Set Up Identity and Access Management Policies

Data Flow requires common policies to be set up in Identity and Access Management (IAM) to manage and run Spark applications.

You can use the policy templates in IAM or manually create the policies. For more information on how IAM policies work, see the Identity and Access Management without Identity Domains documentation or the Identity and Access Management with Identity Domains documentation. Create the following four policies:
  • dataflow-service-level-policy
  • dataflow-admins-policy
  • dataflow-data-engineers-policy
  • dataflow-sql-users-policy

Data Flow Policy Templates

Data Flow has four Common Policy Templates. They are listed in the order in which you need to create the policies.

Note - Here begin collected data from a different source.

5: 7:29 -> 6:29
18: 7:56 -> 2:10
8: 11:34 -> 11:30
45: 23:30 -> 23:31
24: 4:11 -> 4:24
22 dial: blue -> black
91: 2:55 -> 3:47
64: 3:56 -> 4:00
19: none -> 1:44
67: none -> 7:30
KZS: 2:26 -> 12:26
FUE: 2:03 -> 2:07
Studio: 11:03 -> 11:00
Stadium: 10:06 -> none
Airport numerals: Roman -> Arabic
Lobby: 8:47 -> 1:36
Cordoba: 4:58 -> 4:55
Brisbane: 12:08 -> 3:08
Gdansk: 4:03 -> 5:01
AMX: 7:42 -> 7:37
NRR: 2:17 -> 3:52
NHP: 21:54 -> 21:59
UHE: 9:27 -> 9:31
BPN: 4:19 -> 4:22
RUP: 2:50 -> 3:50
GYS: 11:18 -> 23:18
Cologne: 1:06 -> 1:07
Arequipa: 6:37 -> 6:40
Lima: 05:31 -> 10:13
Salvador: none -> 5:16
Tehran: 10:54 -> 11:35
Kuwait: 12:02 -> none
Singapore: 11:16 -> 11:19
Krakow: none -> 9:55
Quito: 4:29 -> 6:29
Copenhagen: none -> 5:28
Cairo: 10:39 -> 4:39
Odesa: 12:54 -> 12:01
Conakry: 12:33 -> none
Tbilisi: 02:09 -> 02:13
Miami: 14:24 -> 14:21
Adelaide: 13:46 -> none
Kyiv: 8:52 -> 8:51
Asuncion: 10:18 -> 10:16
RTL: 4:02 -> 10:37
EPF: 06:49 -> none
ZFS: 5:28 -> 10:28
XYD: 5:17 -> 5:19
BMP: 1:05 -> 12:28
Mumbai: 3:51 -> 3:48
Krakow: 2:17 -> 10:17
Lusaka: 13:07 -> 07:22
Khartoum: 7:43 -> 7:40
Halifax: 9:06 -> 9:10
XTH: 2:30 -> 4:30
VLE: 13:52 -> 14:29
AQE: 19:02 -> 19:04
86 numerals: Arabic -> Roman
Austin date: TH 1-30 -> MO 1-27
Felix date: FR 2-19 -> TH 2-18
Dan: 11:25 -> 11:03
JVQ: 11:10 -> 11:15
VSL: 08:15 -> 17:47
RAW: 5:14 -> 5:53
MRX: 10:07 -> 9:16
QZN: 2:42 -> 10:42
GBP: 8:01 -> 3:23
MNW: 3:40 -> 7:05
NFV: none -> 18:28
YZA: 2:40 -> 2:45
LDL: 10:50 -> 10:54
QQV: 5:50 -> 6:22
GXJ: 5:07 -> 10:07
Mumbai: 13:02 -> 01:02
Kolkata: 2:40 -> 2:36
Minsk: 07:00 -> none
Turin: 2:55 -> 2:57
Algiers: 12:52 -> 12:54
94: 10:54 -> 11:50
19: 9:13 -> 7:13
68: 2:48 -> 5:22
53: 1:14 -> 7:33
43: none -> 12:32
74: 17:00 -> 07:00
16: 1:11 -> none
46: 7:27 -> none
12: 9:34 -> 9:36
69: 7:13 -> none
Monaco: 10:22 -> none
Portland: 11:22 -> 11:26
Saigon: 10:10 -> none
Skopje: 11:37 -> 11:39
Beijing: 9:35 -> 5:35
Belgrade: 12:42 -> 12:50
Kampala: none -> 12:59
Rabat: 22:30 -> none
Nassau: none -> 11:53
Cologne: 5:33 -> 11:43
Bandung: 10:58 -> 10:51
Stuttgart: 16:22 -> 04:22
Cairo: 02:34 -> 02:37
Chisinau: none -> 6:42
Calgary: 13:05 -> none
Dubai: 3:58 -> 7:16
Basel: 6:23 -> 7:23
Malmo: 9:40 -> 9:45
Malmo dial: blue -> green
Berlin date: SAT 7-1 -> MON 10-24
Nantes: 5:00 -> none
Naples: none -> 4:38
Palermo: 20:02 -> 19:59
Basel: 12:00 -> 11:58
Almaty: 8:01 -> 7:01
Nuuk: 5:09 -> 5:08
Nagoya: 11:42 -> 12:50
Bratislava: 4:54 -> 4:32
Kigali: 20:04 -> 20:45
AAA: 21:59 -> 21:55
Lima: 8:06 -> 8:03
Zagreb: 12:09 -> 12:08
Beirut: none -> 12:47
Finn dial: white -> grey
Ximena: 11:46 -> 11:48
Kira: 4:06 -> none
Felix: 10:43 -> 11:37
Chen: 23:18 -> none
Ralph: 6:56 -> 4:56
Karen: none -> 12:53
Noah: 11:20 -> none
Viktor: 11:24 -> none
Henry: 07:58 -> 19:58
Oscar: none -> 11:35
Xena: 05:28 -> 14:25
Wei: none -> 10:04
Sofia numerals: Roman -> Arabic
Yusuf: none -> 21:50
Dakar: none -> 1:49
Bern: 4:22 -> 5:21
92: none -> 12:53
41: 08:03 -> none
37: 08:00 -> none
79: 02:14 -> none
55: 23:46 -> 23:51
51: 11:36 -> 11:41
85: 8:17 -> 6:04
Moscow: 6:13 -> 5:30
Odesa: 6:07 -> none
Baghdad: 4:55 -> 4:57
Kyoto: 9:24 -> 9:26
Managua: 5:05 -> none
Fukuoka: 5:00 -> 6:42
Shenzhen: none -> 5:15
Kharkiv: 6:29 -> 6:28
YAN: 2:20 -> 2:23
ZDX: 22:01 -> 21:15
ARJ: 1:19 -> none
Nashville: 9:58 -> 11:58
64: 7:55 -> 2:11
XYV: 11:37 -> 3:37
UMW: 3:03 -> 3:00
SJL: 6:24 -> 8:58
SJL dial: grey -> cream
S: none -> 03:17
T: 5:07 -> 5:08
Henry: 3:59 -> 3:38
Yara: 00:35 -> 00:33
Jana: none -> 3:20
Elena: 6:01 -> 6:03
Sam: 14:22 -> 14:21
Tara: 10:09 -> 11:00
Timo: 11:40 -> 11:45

Let Data Flow admins manage all Applications and Runs
For administration-like users (or super users) of the service who can take any action on the service, including managing applications owned by other users and runs initiated by any user within their tenancy subject to the policies assigned to the group
Let Data Flow users manage their own Applications and Runs.
All other users who are only authorized to create and delete their own applications. But they can run any application within their tenancy, and have no other administrative rights such as deleting applications owned by other users or canceling runs initiated by other users.
Allow Data Flow service to perform actions on behalf of the user or group on objects within the tenancy.
The Data Flow service needs permission to perform actions on behalf of the user or group on objects within the tenancy.
(Optional) Allow Data Flow users to create, edit, or modify private endpoints.
This policy template allows use of the virtual-network-family, allows acces to more specific resources, allows access to specific operations, and allows changing of the netwrok configuration.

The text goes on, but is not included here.